Wednesday, May 25, 2011

MySQL Database cleaner 1.0 released

If you ever, and I think many of use DBAs have, been in the situation where you are stuck with data in the database that isn't used and isn't accessed, data which may consist of rows that are no longer used, data rows that aren't references, because you don't use FOREIGN KEYs or they weren't applicable in this case. Or data that was once used, but no longer is.

And in many cases, this data is tucked in among your other good rows of data :-( One way of cleaning up the database in a case like this is to run standard DELETE statements, but there are a few issues with this:
  • You may be accessing a lot of data, so this may take a while.
  • You will be locking large amount of data for this.
  • The join statement to get the data that is no longer used and / or no longer referenced is complex.
  • There is no really good way to split this DELETE in smaller chunks, except using LIMIT, but if what takes a long time to execute if the complex join to find offending rows, this is not always useful.
What is needed is a cleaner. A program that can run a simple or complex SELECT statement to find identifiers of the data you want to delete, and as this is a SELECT, we will have less issues with long running transactions and database locking. And the the IDs gotten from this SELECT is used to DELETE the rows we want to delete, based on the PRIMARY KEY to make it fast and to minimize the time we lock things.
In addition, we would prefer the DELETE to run in multiple threads and for the program to be very configurable. Well, here is the fix for you: mycleaner. MyCleaner is a program that does just this. It is not very complex, but useful.

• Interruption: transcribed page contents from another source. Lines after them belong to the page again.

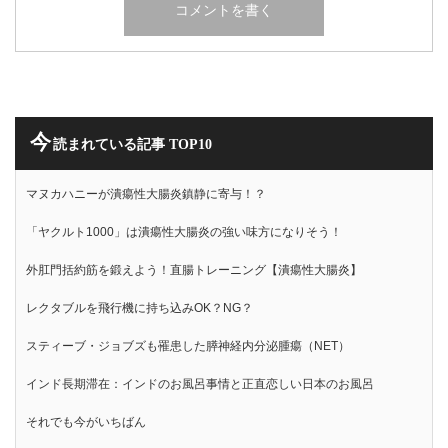
今
読まれている記事 TOP10
マヌカハニーが潰瘍性大腸炎鎮静に寄与！？
「ヤクルト1000」は潰瘍性大腸炎の強い味方になりそう！
外肛門括約筋を鍛えよう！直腸トレーニング【潰瘍性大腸炎】
レクタブルを飛行機に持ち込みOK？NG？
スティーブ・ジョブズも罹患した膵神経内分泌腫瘍（NET）
インド長期滞在：インドのお風呂事情と正直恋しい日本のお風呂
それでも今がいちばん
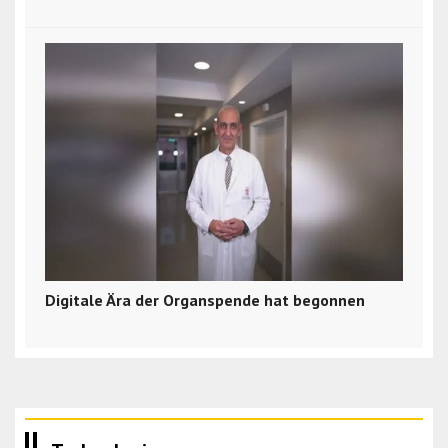
Digitale Ära der Organspende hat begonnen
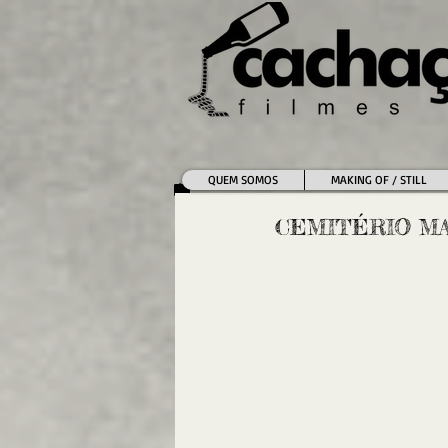
QUEM SOMOS
MAKING OF / STILL
CEMITÉRIO MAL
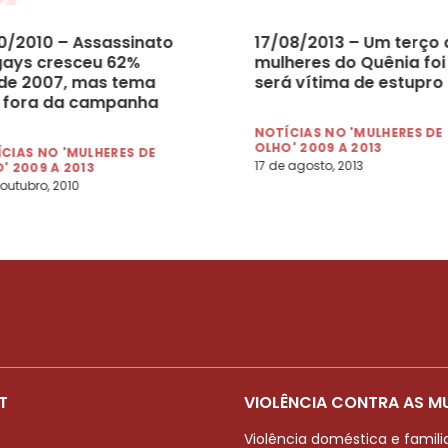
10/2010 – Assassinato
17/08/2013 – Um terço 
gays cresceu 62%
mulheres do Quênia foi
de 2007, mas tema
será vítima de estupro
a fora da campanha
obo.com)
NOTÍCIAS NO 'MULHERES DE
OLHO' 2009 A 2013
CIAS NO 'MULHERES DE
17 de agosto, 2013
' 2009 A 2013
 outubro, 2010
T
VIOLÊNCIA CONTRA AS M
Violência doméstica e famili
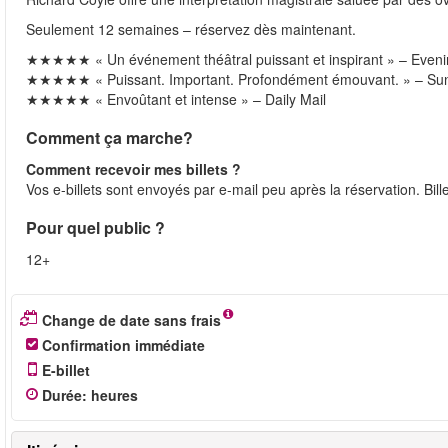
Seulement 12 semaines – réservez dès maintenant.
★★★★★ « Un événement théâtral puissant et inspirant » – Eveni
★★★★★ « Puissant. Important. Profondément émouvant. » – Su
★★★★★ « Envoûtant et intense » – Daily Mail
Comment ça marche?
Comment recevoir mes billets ?
Vos e-billets sont envoyés par e-mail peu après la réservation. Bil
Pour quel public ?
12+
Change de date sans frais
Confirmation immédiate
E-billet
Durée
:
heures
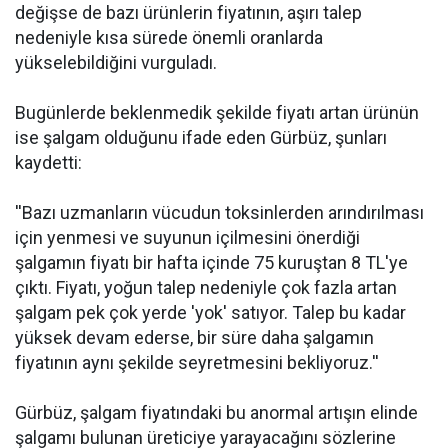
değişse de bazı ürünlerin fiyatının, aşırı talep
nedeniyle kısa sürede önemli oranlarda
yükselebildiğini vurguladı.
Bugünlerde beklenmedik şekilde fiyatı artan ürünün
ise şalgam olduğunu ifade eden Gürbüz, şunları
kaydetti:
''Bazı uzmanların vücudun toksinlerden arındırılması
için yenmesi ve suyunun içilmesini önerdiği
şalgamın fiyatı bir hafta içinde 75 kuruştan 8 TL'ye
çıktı. Fiyatı, yoğun talep nedeniyle çok fazla artan
şalgam pek çok yerde 'yok' satıyor. Talep bu kadar
yüksek devam ederse, bir süre daha şalgamın
fiyatının aynı şekilde seyretmesini bekliyoruz.''
Gürbüz, şalgam fiyatındaki bu anormal artışın elinde
şalgamı bulunan üreticiye yarayacağını sözlerine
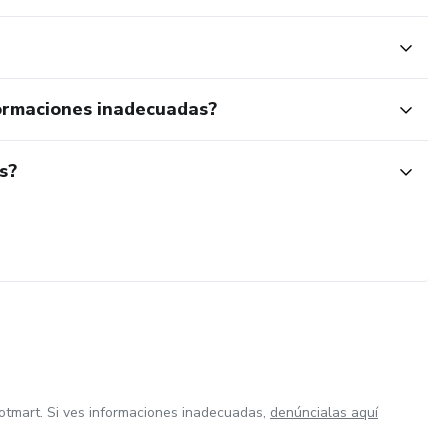
ormaciones inadecuadas?
s?
otmart. Si ves informaciones inadecuadas,
denúncialas aquí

Before I point you to the download location, I have one thing that is on the TODO list but which is not yet fixed: MyCleaner only works with integer numeric keys (INT, SMALLINT, BIGINT etc). If you are find with this and have a need to clean your data, give MyCleaner a try, it 's GPL Open Source and is ready for download from sourceforge here.

Ideas for improvement, code contributes etc are welcome. And yes, there is also documentation, not the most comprehensive of documentation, but it is there.

/Karlsson

2 comments:

Anonymous said...

From reading the PDF file included with the program download, I think this is a great program. We do the cleaning in a similar way but use shell scripts for this.

Here are some features I was looking to add to my shell scripts, but maybe could be instead incorporated into this program:
1) Modify batch size and commit-interval at run time to adjust for the load on live database system on as needed basis.
2) Support not only deletes, but also updates. At times we need to process lots of updates in a similar fashion. New values for specific columns and primary key could be loaded into a staging table and the cleaner program could do the rest of the magic.
3) Down the road make this program support multiple RDBMSs.

Anonymous said...

For feature request 1, also add a sleep option in milliseconds or microseconds in between rounds and/or commits.